Il serait toutefois de mauvaise foi de ne pas mentionner qu’en 2017, il parle pour la première fois de chemise en jean, dans le cadre d’une collaboration avec Luca Avitabile, un chemisier italien. Sur le principe, on n’est pas loin de la veste en jean Cifo. À savoir qu’on a l’impression qu’il s’agit surtout d’une excuse. Je ne vois pas bien pourquoi ils ont favorisé le jean au chambray, si ce n’est pour faire parler. La démarche est à peu près la même.
Il y a eu un tournant avec la période de la panique sanitaire mondiale. À partir de ce moment, le vêtement s’est rapidement décontracté. On le voit assez clairement chez Simone, qui se met à parler beaucoup plus de jean qu’auparavant : il fait la promotion de Bryceland, il découvre la chemise western, etc. On a l’impression qu’il a récemment découvert quelque chose et en parle comme s’il venait de percer un mystère oublié du vestiaire masculin. Un peu façon "Martine au Grand Orient", "Martine fait sa première délation"... Soyons clairs : la chemise en denim n'est pas une nouveauté. Elle a été adoptée par les amateurs de sape depuis des décennies, des cowboys des plaines (qui n'existent que dans vos rêves et au Tegsas) aux ouvriers des grandes villes, jusqu'aux icônes de style contemporain. Mais quand un influenceur comme Simone s'empare du sujet, c'est comme si la chemise en denim venait tout juste de descendre des cieux, auréolée d'une lumière divine : "On va pouvoir faire des tunes avec nos chemises denim DU JAPONEUH !" Ça fait déjà des années que les marques de private label 2.0 se font des couilles en or avec des jeans nippons, il serait temps que le "monde sartorial" s’empare du sujet.
Je trouve cet engouement assez amusant : en général, quand les influenceurs commencent à parler d’un truc, c’est le moment d’aller voir ailleurs. Car ça va devenir débile très rapidement. Sur les réseaux, vous allez voir toute une réflexion sur les vertus cachées de la chemise en denim – sa texture robuste, sa capacité à se patiner avec le temps, sa versatilité… Ils vont faire des compétitions de distance, sur les toiles les plus robustes, les plus ceci, les moins cela. Lui et beaucoup d’autres semblent totalement ignorer que l'héritage vestimentaire est bien plus vaste et riche qu'ils ne l'imaginent, et cela ne fait qu'accentuer ce fossé entre ceux qui « vivent » la sape et ceux qui en « parlent ». Les chemises en denim n'ont pas besoin d'une nouvelle légitimité. Elles appartiennent à l'histoire du vêtement masculin, même si, à mon sens, elles n’ont pas un grand intérêt, à moins de vouloir faire son Gainsbourg sale, ou de jouer à Brokeback Mountain. Mais avant d’en parler plus en détail, je voulais juste revenir sur un point : dans les années 90, on voyait des chemises en jean un peu partout… mais Simone devait avoir la tête coincée entre ses fesses pour s’en apercevoir.

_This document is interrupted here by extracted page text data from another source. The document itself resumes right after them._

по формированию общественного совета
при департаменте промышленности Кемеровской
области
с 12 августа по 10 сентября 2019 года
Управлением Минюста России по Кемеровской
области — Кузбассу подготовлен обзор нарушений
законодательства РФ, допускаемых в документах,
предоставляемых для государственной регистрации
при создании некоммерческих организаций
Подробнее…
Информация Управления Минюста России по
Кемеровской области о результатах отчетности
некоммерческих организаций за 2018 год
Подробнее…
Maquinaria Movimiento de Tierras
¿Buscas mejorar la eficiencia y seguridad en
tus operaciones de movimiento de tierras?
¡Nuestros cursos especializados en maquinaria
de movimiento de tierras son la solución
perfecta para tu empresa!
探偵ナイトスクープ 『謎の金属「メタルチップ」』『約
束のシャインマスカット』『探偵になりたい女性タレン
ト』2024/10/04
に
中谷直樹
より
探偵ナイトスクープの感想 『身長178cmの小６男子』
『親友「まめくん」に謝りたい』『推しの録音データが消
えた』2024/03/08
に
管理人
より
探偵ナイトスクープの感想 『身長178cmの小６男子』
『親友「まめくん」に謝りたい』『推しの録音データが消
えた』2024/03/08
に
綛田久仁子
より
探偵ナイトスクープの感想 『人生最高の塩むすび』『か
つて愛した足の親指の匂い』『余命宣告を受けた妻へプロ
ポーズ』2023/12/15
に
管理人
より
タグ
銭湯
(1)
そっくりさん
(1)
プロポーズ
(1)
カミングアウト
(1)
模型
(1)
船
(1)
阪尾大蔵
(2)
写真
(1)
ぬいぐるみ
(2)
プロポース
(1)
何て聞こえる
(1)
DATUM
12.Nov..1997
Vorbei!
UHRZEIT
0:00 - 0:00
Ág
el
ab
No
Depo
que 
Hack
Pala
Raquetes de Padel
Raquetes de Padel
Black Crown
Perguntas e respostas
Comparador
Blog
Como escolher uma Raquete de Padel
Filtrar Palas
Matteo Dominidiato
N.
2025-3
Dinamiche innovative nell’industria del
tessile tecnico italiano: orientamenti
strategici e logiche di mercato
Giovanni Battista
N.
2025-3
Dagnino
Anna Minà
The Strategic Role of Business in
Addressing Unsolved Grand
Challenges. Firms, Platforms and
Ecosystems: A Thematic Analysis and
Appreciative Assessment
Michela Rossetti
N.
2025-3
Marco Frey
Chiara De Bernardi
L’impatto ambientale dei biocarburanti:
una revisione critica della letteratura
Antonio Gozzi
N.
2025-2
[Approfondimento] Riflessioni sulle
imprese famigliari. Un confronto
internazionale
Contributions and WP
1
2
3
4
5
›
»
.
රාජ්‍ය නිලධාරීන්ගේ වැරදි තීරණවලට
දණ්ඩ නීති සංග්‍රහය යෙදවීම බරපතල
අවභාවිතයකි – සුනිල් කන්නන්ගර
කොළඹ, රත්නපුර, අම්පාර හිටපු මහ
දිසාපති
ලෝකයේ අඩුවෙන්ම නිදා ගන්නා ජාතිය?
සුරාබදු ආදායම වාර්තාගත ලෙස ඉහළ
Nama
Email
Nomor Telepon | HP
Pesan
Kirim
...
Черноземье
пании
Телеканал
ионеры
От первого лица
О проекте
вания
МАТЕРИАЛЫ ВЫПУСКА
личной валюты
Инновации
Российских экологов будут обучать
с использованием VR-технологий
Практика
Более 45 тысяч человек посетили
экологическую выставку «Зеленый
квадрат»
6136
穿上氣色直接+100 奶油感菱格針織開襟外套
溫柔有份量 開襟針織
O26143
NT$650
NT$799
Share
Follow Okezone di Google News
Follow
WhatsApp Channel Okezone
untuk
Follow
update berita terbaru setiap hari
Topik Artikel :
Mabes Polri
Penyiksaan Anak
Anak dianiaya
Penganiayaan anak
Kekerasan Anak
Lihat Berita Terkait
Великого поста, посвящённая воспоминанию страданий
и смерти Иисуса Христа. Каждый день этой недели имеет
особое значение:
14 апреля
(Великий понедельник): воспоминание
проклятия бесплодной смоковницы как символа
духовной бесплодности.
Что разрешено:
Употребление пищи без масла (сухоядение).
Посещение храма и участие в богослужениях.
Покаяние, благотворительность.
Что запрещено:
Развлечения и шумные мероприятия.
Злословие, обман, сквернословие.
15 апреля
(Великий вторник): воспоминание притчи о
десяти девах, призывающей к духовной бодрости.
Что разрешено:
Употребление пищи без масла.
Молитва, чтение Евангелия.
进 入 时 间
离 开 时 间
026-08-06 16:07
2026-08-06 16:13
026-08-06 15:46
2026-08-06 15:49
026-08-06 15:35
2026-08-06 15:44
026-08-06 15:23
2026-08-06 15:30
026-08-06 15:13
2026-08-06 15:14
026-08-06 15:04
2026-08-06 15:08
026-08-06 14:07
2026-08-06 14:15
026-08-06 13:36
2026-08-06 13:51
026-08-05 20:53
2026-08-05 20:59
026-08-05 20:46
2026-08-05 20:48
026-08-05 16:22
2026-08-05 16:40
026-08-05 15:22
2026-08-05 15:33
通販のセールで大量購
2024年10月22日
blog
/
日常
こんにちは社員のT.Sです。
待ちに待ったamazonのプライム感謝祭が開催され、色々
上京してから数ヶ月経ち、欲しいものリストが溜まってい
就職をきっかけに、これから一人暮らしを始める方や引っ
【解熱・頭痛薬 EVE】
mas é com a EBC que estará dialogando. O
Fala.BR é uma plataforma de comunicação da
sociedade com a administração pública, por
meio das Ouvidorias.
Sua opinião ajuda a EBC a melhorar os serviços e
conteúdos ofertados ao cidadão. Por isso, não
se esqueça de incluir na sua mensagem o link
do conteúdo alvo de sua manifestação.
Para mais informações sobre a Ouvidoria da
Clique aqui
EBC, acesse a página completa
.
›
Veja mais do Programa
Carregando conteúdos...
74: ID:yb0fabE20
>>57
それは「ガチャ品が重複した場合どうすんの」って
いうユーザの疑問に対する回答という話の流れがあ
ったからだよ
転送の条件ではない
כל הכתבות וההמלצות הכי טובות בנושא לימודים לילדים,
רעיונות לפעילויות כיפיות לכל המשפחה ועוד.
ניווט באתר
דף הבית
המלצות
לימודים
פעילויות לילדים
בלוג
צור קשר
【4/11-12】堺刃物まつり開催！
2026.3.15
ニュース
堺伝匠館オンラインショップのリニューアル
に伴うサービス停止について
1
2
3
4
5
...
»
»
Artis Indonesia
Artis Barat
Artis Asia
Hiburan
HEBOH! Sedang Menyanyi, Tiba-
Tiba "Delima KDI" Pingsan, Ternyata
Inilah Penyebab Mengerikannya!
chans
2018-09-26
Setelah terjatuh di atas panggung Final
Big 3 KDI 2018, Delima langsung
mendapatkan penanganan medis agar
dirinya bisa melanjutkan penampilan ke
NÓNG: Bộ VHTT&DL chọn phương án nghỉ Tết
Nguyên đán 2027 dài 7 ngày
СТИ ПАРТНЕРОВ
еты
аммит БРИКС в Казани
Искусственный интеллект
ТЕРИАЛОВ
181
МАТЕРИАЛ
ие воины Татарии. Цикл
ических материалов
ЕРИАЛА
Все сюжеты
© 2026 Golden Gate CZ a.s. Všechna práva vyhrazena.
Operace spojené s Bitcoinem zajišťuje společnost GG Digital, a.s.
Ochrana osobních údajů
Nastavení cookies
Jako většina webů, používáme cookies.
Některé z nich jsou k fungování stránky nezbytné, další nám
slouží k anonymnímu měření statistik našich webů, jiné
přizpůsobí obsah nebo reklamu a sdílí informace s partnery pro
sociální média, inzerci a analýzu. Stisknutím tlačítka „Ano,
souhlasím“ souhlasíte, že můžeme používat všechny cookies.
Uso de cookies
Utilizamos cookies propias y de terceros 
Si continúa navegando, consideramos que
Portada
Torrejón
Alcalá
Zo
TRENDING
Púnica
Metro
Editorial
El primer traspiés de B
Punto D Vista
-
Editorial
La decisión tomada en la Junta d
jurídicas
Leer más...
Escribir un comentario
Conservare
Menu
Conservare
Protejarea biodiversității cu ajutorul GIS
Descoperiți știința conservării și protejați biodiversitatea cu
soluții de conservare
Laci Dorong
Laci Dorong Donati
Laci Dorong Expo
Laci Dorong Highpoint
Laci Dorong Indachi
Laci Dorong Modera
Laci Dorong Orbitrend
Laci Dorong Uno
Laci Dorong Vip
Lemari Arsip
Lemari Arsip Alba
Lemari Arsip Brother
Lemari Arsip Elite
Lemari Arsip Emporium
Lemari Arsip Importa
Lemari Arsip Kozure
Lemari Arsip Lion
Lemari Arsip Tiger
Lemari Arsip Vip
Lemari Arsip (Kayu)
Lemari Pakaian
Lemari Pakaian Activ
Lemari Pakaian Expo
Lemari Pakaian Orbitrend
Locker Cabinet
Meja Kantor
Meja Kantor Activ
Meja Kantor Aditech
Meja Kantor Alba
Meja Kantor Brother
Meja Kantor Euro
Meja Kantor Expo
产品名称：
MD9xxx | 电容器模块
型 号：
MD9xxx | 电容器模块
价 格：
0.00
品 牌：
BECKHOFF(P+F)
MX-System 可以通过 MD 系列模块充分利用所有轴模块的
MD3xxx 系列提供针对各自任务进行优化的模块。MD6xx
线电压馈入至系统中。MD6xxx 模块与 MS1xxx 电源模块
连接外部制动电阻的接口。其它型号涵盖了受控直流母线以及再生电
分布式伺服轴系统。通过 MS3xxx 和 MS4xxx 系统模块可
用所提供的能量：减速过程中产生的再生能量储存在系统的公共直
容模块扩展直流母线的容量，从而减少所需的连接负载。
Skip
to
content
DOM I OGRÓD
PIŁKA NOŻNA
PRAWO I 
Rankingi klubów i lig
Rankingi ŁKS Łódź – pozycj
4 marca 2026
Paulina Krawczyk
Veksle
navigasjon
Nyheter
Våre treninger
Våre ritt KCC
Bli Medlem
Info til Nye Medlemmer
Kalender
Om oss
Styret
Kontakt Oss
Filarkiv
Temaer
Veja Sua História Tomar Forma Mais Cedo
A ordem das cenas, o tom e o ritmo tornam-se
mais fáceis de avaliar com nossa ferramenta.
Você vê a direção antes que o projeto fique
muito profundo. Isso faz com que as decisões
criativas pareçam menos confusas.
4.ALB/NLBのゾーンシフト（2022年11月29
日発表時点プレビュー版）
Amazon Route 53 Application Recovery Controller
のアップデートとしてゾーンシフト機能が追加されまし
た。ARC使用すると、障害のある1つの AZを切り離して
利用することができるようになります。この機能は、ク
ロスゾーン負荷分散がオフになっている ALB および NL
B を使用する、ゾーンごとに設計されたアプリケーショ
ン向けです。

Delon était très coutumier du fait également (toutes ces photos sont des années 90)



Mais c'était loin d'être le seul.



Gainsbourg portait très souvent une chemise en denim.

C'est juste que chez lui c'était devenu une signature, comme son alcoolisme. C'est un style qui fonctionne bien hein, "le style crade", mais ça demande un certain niveau, le puceau de 18 ans qui veut se la jouer chanteur de varièt incompris va passer pour un gros autiste s'il a envie de copier ça.
Une tempête dans un verre d'eau
Maintenant que l’on a fait ce petit saut dans le temps, il est temps de dire pourquoi la chemise en jean n’est pas la révélation attendue. À titre personnel, je trouve que c’est un vêtement qui n’est ni confortable ni très pratique. Le jean, en veste comme en chemise d’ailleurs, ne protège ni du vent, ni du froid, ni de la pluie. Le denim est historiquement un tissu de travail, conçu pour être robuste et résistant, pas pour être confortable. Il est associé aux vêtements utilitaires, aux cow-boys et aux ouvriers avant d’être récupéré par la mode décontractée. Je comprends l’inspiration workwear et je vois ce que certains en font, mais cela n'est pas très intéressant. C'est plus un gimmick qui va et qui vient comme tous les gimmicks. Ça peut avoir son utilité, parfois ça fonctionne bien, mais globalement c'est assez "meh" et c'est une rustine pour les influenceurs qui ont besoin de toujours parler de "trucs neufs".
Il faut aussi noter que la chemise en denim est utilisée par les bobos depuis fort longtemps. Quand je vois ça: je vois ce genre d'énergie.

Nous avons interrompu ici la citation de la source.